Question

how to find the overlapping genomic sites for two big mpileup files and make a window file around these overlapping sites

0

Entering edit mode

6.2 years ago

jing.mengrabbit ▴ 60

I have two mpileup files generated by samtools, their sizes are larger than 10GB. I would like to choose the genomic sites that are present in both mpileup files, and generate a matrix file. The matrix file has 201 columns, and the columns contain mpileup information for the genomic sites of overlapping genomic site +/-100 bp. The problem is that these two files are too big and it is impossible to read them all into memory.
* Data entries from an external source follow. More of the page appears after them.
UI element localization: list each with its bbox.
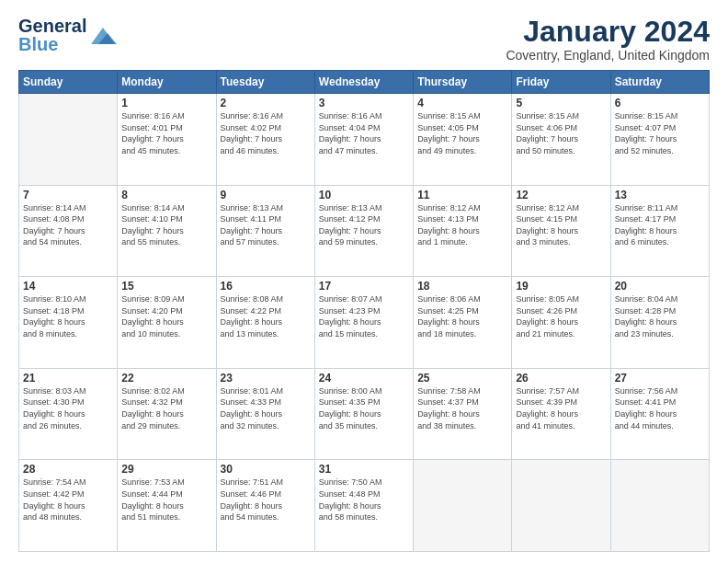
calendar-cell: 10Sunrise: 8:13 AMSunset: 4:12 PMDayligh… [314,185,413,277]
calendar-cell: 3Sunrise: 8:16 AMSunset: 4:04 PMDaylight… [314,94,413,186]
calendar-table: Sunday Monday Tuesday Wednesday Thursday… [18,70,710,552]
calendar-cell: 17Sunrise: 8:07 AMSunset: 4:23 PMDayligh… [314,277,413,369]
logo-text: General Blue [18,17,86,53]
calendar-cell: 13Sunrise: 8:11 AMSunset: 4:17 PMDayligh… [610,185,709,277]
day-info: Sunrise: 8:14 AMSunset: 4:10 PMDaylight:… [121,202,211,248]
day-number: 3 [319,97,409,109]
day-info: Sunrise: 8:01 AMSunset: 4:33 PMDaylight:… [221,385,311,431]
day-number: 31 [319,463,409,476]
calendar-cell: 2Sunrise: 8:16 AMSunset: 4:02 PMDaylight… [216,94,314,186]
day-info: Sunrise: 7:57 AMSunset: 4:39 PMDaylight:… [516,385,606,431]
calendar-header-row: Sunday Monday Tuesday Wednesday Thursday… [19,71,710,94]
calendar-cell: 15Sunrise: 8:09 AMSunset: 4:20 PMDayligh… [118,277,216,369]
day-number: 15 [121,280,211,293]
day-info: Sunrise: 8:13 AMSunset: 4:11 PMDaylight:… [221,202,311,248]
day-number: 11 [417,189,507,201]
calendar-cell [414,460,512,552]
calendar-cell: 11Sunrise: 8:12 AMSunset: 4:13 PMDayligh… [414,185,512,277]
calendar: Sunday Monday Tuesday Wednesday Thursday… [18,70,710,552]
day-number: 6 [615,97,705,109]
calendar-cell: 26Sunrise: 7:57 AMSunset: 4:39 PMDayligh… [512,368,610,460]
day-info: Sunrise: 7:56 AMSunset: 4:41 PMDaylight:… [615,385,705,431]
calendar-cell: 25Sunrise: 7:58 AMSunset: 4:37 PMDayligh… [414,368,512,460]
day-number: 17 [319,280,409,293]
day-info: Sunrise: 8:14 AMSunset: 4:08 PMDaylight:… [23,202,113,248]
day-info: Sunrise: 8:05 AMSunset: 4:26 PMDaylight:… [516,293,606,339]
day-number: 25 [417,372,507,385]
calendar-cell: 28Sunrise: 7:54 AMSunset: 4:42 PMDayligh… [19,460,118,552]
day-number: 18 [417,280,507,293]
calendar-cell: 18Sunrise: 8:06 AMSunset: 4:25 PMDayligh… [414,277,512,369]
day-info: Sunrise: 8:15 AMSunset: 4:06 PMDaylight:… [516,110,606,156]
day-number: 7 [23,189,113,201]
day-info: Sunrise: 7:54 AMSunset: 4:42 PMDaylight:… [23,477,113,523]
calendar-cell: 31Sunrise: 7:50 AMSunset: 4:48 PMDayligh… [314,460,413,552]
title-block: January 2024 Coventry, England, United K… [506,17,710,63]
calendar-cell: 21Sunrise: 8:03 AMSunset: 4:30 PMDayligh… [19,368,118,460]
day-number: 24 [319,372,409,385]
month-title: January 2024 [506,17,710,46]
day-info: Sunrise: 8:07 AMSunset: 4:23 PMDaylight:… [319,293,409,339]
day-number: 21 [23,372,113,385]
day-info: Sunrise: 8:12 AMSunset: 4:15 PMDaylight:… [516,202,606,248]
day-number: 28 [23,463,113,476]
col-thursday: Thursday [414,71,512,94]
calendar-cell: 14Sunrise: 8:10 AMSunset: 4:18 PMDayligh… [19,277,118,369]
day-info: Sunrise: 7:58 AMSunset: 4:37 PMDaylight:… [417,385,507,431]
day-info: Sunrise: 8:16 AMSunset: 4:02 PMDaylight:… [221,110,311,156]
day-number: 5 [516,97,606,109]
day-number: 30 [221,463,311,476]
day-number: 12 [516,189,606,201]
day-number: 27 [615,372,705,385]
day-info: Sunrise: 7:50 AMSunset: 4:48 PMDaylight:… [319,477,409,523]
calendar-cell: 8Sunrise: 8:14 AMSunset: 4:10 PMDaylight… [118,185,216,277]
day-info: Sunrise: 8:16 AMSunset: 4:01 PMDaylight:… [121,110,211,156]
calendar-cell: 4Sunrise: 8:15 AMSunset: 4:05 PMDaylight… [414,94,512,186]
col-sunday: Sunday [19,71,118,94]
day-info: Sunrise: 8:06 AMSunset: 4:25 PMDaylight:… [417,293,507,339]
day-info: Sunrise: 7:53 AMSunset: 4:44 PMDaylight:… [121,477,211,523]
calendar-week-row: 21Sunrise: 8:03 AMSunset: 4:30 PMDayligh… [19,368,710,460]
calendar-cell: 19Sunrise: 8:05 AMSunset: 4:26 PMDayligh… [512,277,610,369]
day-number: 29 [121,463,211,476]
calendar-cell: 22Sunrise: 8:02 AMSunset: 4:32 PMDayligh… [118,368,216,460]
calendar-week-row: 1Sunrise: 8:16 AMSunset: 4:01 PMDaylight… [19,94,710,186]
day-info: Sunrise: 8:03 AMSunset: 4:30 PMDaylight:… [23,385,113,431]
day-info: Sunrise: 8:09 AMSunset: 4:20 PMDaylight:… [121,293,211,339]
day-number: 16 [221,280,311,293]
calendar-week-row: 28Sunrise: 7:54 AMSunset: 4:42 PMDayligh… [19,460,710,552]
day-number: 20 [615,280,705,293]
day-number: 13 [615,189,705,201]
logo-icon [89,24,117,46]
calendar-cell: 29Sunrise: 7:53 AMSunset: 4:44 PMDayligh… [118,460,216,552]
calendar-week-row: 7Sunrise: 8:14 AMSunset: 4:08 PMDaylight… [19,185,710,277]
calendar-cell: 27Sunrise: 7:56 AMSunset: 4:41 PMDayligh… [610,368,709,460]
day-number: 10 [319,189,409,201]
logo-blue: Blue [18,34,58,54]
calendar-cell [19,94,118,186]
day-info: Sunrise: 8:00 AMSunset: 4:35 PMDaylight:… [319,385,409,431]
day-number: 1 [121,97,211,109]
calendar-cell: 9Sunrise: 8:13 AMSunset: 4:11 PMDaylight… [216,185,314,277]
day-info: Sunrise: 7:51 AMSunset: 4:46 PMDaylight:… [221,477,311,523]
calendar-cell: 23Sunrise: 8:01 AMSunset: 4:33 PMDayligh… [216,368,314,460]
col-monday: Monday [118,71,216,94]
logo: General Blue [18,17,117,53]
day-number: 4 [417,97,507,109]
day-number: 14 [23,280,113,293]
day-number: 22 [121,372,211,385]
day-info: Sunrise: 8:11 AMSunset: 4:17 PMDaylight:… [615,202,705,248]
logo-general: General [18,16,86,36]
day-info: Sunrise: 8:08 AMSunset: 4:22 PMDaylight:… [221,293,311,339]
calendar-cell: 12Sunrise: 8:12 AMSunset: 4:15 PMDayligh… [512,185,610,277]
day-number: 19 [516,280,606,293]
header: General Blue January 2024 Coventry, Engl… [18,17,710,63]
day-number: 23 [221,372,311,385]
day-info: Sunrise: 8:16 AMSunset: 4:04 PMDaylight:… [319,110,409,156]
calendar-cell: 5Sunrise: 8:15 AMSunset: 4:06 PMDaylight… [512,94,610,186]
calendar-week-row: 14Sunrise: 8:10 AMSunset: 4:18 PMDayligh… [19,277,710,369]
day-info: Sunrise: 8:04 AMSunset: 4:28 PMDaylight:… [615,293,705,339]
calendar-cell: 20Sunrise: 8:04 AMSunset: 4:28 PMDayligh… [610,277,709,369]
day-number: 9 [221,189,311,201]
calendar-cell [610,460,709,552]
If every time reads N lines, there are two possible questions: 1, some genomic sites in the first mpileup file are present in the >N lines in the second mpileup. 2, It is impossible to make a matrix file for the genomic sites in the (N-100, N) lines. Also, the total matrix file will be very big. Could you please give me some hints to resolve the above problems? Thanks for your time!

sequence alignment genome • 1.1k views

ADD COMMENT • link updated 5.3 years ago by Biostar 20 • written 6.2 years ago by jing.mengrabbit ▴ 60

score 1 · Answer 1 · 2019-01-11

Also this is a quite old question, maybe you or other are interested in a possible way.

First let's create a bed file, containing intervals of covered site in each mpileup file. As this question is 10 month old, I assume you have the output of samtools mpileup where the first column contains the chromosome name and second the position.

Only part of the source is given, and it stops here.